In putting together our GCW Capital Group Kids Money SavVy Program, we are partnering with Money SavVy CEO, Susan Beacham. Below is a portion of Susan's blog on five phrases you can use to help teach your children and grandchildren the language of money.
1. “I don’t know.”
A tough one to say out loud. People often think it as they are about to sign important financial documents, but few stop themselves from signing on the bottom line and actually say those words out loud.
Young kids rarely have a problem asking questions. Show them how to ask questions in different money situations. Talk about what you are doing and why. Get them used to asking questions until they fully understand. That way, it will be instinctual for them to do this as they become young adults.
2. “I need help.”
Help your kids think outside the box when they need money. Today, people are getting more comfortable asking for start-up help from social media sites like Kickstarter. Crowdsourcing is a concept most of our older kids get and use to their advantage.
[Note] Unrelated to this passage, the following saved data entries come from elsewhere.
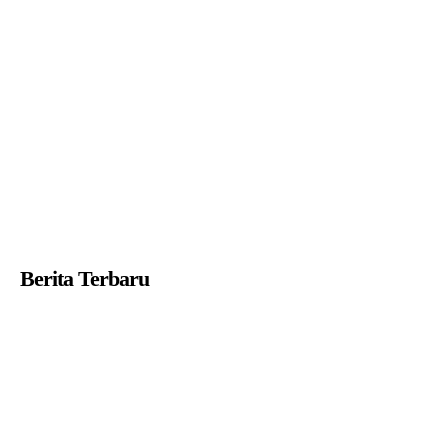
Berita Terbaru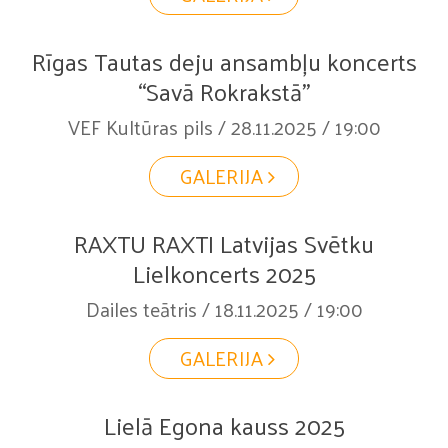
Rīgas Tautas deju ansambļu koncerts
“Savā Rokrakstā”
VEF Kultūras pils / 28.11.2025 / 19:00
GALERIJA
RAXTU RAXTI Latvijas Svētku
Lielkoncerts 2025
Dailes teātris / 18.11.2025 / 19:00
GALERIJA
Lielā Egona kauss 2025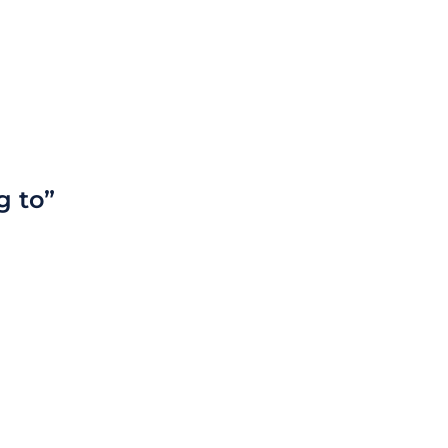
g to”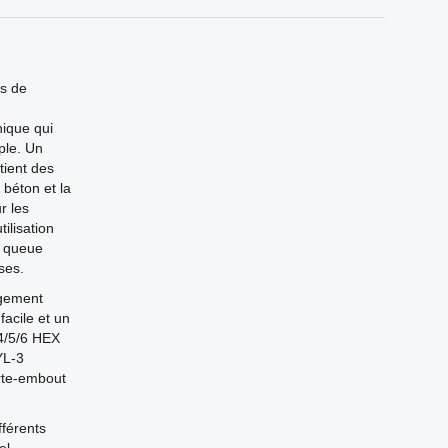
us de
nique qui
ple. Un
tient des
béton et la
r les
ilisation
e queue
ses.
ngement
facile et un
4/5/6 HEX
YL-3
rte-embout
fférents
el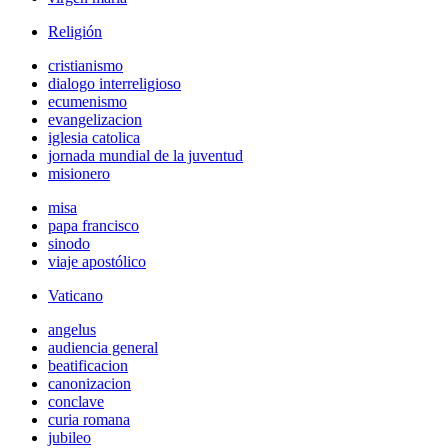
Religión
cristianismo
dialogo interreligioso
ecumenismo
evangelizacion
iglesia catolica
jornada mundial de la juventud
misionero
misa
papa francisco
sinodo
viaje apostólico
Vaticano
angelus
audiencia general
beatificacion
canonizacion
conclave
curia romana
jubileo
Leverage this trend with a lesson of your own on the importance of asking for help when it comes to money.
When your youngest children ask for money, help them come up with an age-appropriate plan to earn the money for the item they need or want. Help nurture the entrepreneur in them by suggesting they create a plan for a lemonade stand, gluten-free baked good sale or a snow shoveling business. Help your kids think outside the box when they need money and learn to develop creative funding strategies for the things the need or want in their lives.
Support their desire to get a job. Research tells us that 15 hours of work per week in high school does not have a negative impact on grades. So, encourage the job urge.
3. “I made a mistake.”
Tough to admit, and even harder to live with! Money mistakes that get buried become compounded disasters. Teach your child that it is only human to make a mistake and that by admitting to the mistake, you can fix it and learn from it.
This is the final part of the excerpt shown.